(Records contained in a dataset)
● ● ● ● ● ● ●

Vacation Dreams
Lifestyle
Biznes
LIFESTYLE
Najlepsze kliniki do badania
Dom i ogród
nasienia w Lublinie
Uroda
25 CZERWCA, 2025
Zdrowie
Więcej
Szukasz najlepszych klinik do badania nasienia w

● ● ● ● ● ● ●

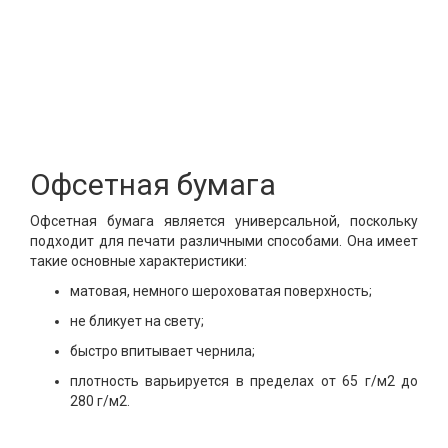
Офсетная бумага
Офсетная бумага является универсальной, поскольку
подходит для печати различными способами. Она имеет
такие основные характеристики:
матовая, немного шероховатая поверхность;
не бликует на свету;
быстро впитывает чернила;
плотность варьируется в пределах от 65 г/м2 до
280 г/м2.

● ● ● ● ● ● ●

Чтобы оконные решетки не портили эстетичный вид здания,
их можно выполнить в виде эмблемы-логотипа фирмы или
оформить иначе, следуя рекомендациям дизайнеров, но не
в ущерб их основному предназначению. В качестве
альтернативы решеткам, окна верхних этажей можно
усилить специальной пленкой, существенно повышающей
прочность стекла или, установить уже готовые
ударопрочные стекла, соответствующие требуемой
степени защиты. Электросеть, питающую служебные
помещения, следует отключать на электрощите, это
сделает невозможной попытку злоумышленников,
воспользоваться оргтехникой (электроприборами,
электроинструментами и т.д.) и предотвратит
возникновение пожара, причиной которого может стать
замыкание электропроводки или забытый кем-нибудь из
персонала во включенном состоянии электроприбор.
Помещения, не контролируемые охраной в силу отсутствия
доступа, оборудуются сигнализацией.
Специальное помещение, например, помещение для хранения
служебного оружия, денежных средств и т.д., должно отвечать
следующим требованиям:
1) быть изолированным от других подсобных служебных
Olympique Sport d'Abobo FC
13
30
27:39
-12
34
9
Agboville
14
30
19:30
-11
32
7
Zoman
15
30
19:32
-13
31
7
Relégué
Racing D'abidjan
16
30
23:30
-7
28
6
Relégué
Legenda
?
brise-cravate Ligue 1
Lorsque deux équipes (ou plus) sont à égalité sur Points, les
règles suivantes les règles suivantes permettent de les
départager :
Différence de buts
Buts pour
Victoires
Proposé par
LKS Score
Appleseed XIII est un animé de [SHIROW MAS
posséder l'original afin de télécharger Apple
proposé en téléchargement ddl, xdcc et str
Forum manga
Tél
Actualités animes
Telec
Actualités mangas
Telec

● ● ● ● ● ● ●

| EXERCISE INSTRUCTIONS |
Look through the entries above and quote exactly the lines from the line with "Vacation Dreams" to the line with "Szukasz najlepszych klinik", counting both of those lines.

| ANSWER AREA |
Vacation Dreams
Lifestyle
Biznes
LIFESTYLE
Najlepsze kliniki do badania
Dom i ogród
nasienia w Lublinie
Uroda
25 CZERWCA, 2025
Zdrowie
Więcej
Szukasz najlepszych klinik do badania nasienia w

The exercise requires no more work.